Voyez ce débat entre « rêveurs », avec d'un côté le caudillo et son « projet de développement national » orphelin d'une bourgeoisie indépendante et, de l'autre, l'humoriste Leblon et son combat chimérique (et ridicule) contre le fascisme (sic) au sondages, cela ressemble à une promenade dans les rues de la région d'Oscar Freire.

Celui-ci, indigeste et de mauvais goût, que je ne fais que par obligation. Dans le premier cas, parce que je suis prolétaire et salarié, dans le second, parce que je sais que je le suis. Face à l'inflation la plus élevée depuis 27 ans, à la dégradation des conditions de vie, à l'endettement, à la faim, au chômage généralisé, l'utopie du changement n'a jamais été aussi éloignée des attentes des travailleurs.

Toutes les figures de la politique « pertinente » pour l'instant entravent la possibilité pour le pion de se retrouver dans l'histoire. Se voir comme un pion. Se voir comme un ennemi de classe des patrons et comprendre que chaque changement dans l'histoire était l'œuvre d'une classe en lutte, consciente et victorieuse contre sa classe oppressive. Une classe en possession d'un programme et d'une organisation. Une classe qui comprend qu'il est temps de se battre et de construire un nouveau monde.
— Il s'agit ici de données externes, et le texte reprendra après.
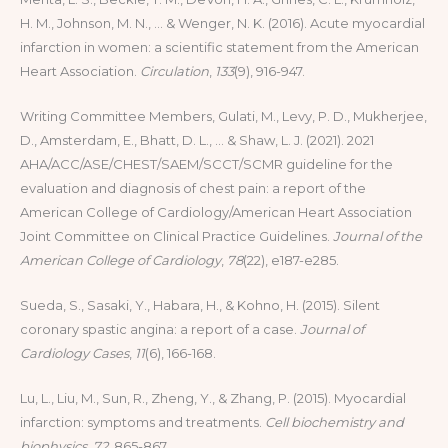
H. M., Johnson, M. N., … & Wenger, N. K. (2016). Acute myocardial
infarction in women: a scientific statement from the American
Heart Association.
Circulation
,
133
(9), 916-947.
Writing Committee Members, Gulati, M., Levy, P. D., Mukherjee,
D., Amsterdam, E., Bhatt, D. L., … & Shaw, L. J. (2021). 2021
AHA/ACC/ASE/CHEST/SAEM/SCCT/SCMR guideline for the
evaluation and diagnosis of chest pain: a report of the
American College of Cardiology/American Heart Association
Joint Committee on Clinical Practice Guidelines.
Journal of the
American College of Cardiology
,
78
(22), e187-e285.
Sueda, S., Sasaki, Y., Habara, H., & Kohno, H. (2015). Silent
coronary spastic angina: a report of a case.
Journal of
Cardiology Cases
,
11
(6), 166-168.
Lu, L., Liu, M., Sun, R., Zheng, Y., & Zhang, P. (2015). Myocardial
infarction: symptoms and treatments.
Cell biochemistry and
biophysics
,
72
, 865-867.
Si aujourd'hui au Brésil, au lieu de vouloir être patron, chaque Brésilien détestait tous ses patrons et leur système d'aspiration et de vol des richesses générées par les travailleurs, nous aurions une réalité absolument opposée. Alors les portes de l'utopie, avec leurs couleurs imaginatives et leur flamme transformatrice, seraient à l'horizon, non comme des mots vides, mais comme des actes pratiques.

Cependant, puisqu'aujourd'hui on peut défendre ce qui intéresse le travailleur, comme, par exemple, qu'avec 12 % d'inflation et 15 % de chômage, les salaires seraient réajustés automatiquement en fonction de l'inflation et la journée de travail serait réduite et toutes les heures de travail seraient distribué, c'est l'hérésie, nous vivons à l'époque de l'idéologie de toutes sortes de libéraux. Notre plafond « utopique » est que « les pauvres ont trois repas par jour », tandis que les banques continueront à battre des records de profit sur le dos de la dette et du travail du péon.

Conscience de classe et organisation de classe. Sans ces deux personnages, la scène de la lutte des classes passe du genre de l'utopie à celui de la farce et de la tragédie. Et les acteurs de qualité douteuse ne manquent pas pour jouer.

*André Bof Il est titulaire d'un diplôme en sciences sociales de l'USP.